• **EXERCISE PROMPT**
Among the entries below, find every line that contains the string "Where", then copy it.
————————
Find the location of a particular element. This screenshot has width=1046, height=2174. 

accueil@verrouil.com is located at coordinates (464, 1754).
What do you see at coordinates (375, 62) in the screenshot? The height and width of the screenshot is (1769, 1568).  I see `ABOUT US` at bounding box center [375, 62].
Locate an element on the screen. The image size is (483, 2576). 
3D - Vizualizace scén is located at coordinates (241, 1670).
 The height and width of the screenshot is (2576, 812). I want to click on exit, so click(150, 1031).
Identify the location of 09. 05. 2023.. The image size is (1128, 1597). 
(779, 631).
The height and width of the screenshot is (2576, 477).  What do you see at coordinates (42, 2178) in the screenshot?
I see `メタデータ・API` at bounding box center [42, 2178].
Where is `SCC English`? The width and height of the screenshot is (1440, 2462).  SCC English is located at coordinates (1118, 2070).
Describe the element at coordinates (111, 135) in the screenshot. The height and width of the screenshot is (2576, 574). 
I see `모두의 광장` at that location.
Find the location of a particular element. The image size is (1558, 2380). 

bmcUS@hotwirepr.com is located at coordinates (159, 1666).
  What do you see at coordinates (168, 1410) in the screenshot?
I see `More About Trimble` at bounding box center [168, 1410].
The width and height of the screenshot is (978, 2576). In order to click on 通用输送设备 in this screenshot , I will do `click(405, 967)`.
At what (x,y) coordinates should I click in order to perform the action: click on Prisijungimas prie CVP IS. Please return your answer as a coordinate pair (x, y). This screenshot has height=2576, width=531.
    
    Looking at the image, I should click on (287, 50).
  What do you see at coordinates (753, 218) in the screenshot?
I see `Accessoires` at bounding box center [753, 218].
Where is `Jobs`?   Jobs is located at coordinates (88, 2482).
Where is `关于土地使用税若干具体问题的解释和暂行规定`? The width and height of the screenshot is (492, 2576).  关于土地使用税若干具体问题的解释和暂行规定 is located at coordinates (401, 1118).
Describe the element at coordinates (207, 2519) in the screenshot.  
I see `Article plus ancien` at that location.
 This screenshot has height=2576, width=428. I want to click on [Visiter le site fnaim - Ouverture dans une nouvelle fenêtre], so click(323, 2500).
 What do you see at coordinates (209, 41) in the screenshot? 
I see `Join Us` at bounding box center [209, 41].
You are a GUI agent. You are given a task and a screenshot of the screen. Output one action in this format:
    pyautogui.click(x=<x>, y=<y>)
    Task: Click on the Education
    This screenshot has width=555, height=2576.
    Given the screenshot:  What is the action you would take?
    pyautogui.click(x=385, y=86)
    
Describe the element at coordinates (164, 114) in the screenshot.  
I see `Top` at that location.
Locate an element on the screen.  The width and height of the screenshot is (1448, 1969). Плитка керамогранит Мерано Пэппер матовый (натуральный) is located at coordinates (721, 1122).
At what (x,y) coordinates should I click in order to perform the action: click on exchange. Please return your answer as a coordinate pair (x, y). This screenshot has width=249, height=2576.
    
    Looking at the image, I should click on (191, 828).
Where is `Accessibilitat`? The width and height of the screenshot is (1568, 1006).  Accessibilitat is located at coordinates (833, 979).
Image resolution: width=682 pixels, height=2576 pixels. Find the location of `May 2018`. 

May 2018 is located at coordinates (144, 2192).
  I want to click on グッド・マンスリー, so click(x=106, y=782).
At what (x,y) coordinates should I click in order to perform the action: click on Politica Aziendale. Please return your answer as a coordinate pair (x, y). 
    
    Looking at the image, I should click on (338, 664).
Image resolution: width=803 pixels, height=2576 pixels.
————————
• **ANSWER TO THIS EXERCISE**
Where is `SCC English`? The width and height of the screenshot is (1440, 2462).  SCC English is located at coordinates (1118, 2070).
Where is `Jobs`?   Jobs is located at coordinates (88, 2482).
Where is `关于土地使用税若干具体问题的解释和暂行规定`? The width and height of the screenshot is (492, 2576).  关于土地使用税若干具体问题的解释和暂行规定 is located at coordinates (401, 1118).
Where is `Accessibilitat`? The width and height of the screenshot is (1568, 1006).  Accessibilitat is located at coordinates (833, 979).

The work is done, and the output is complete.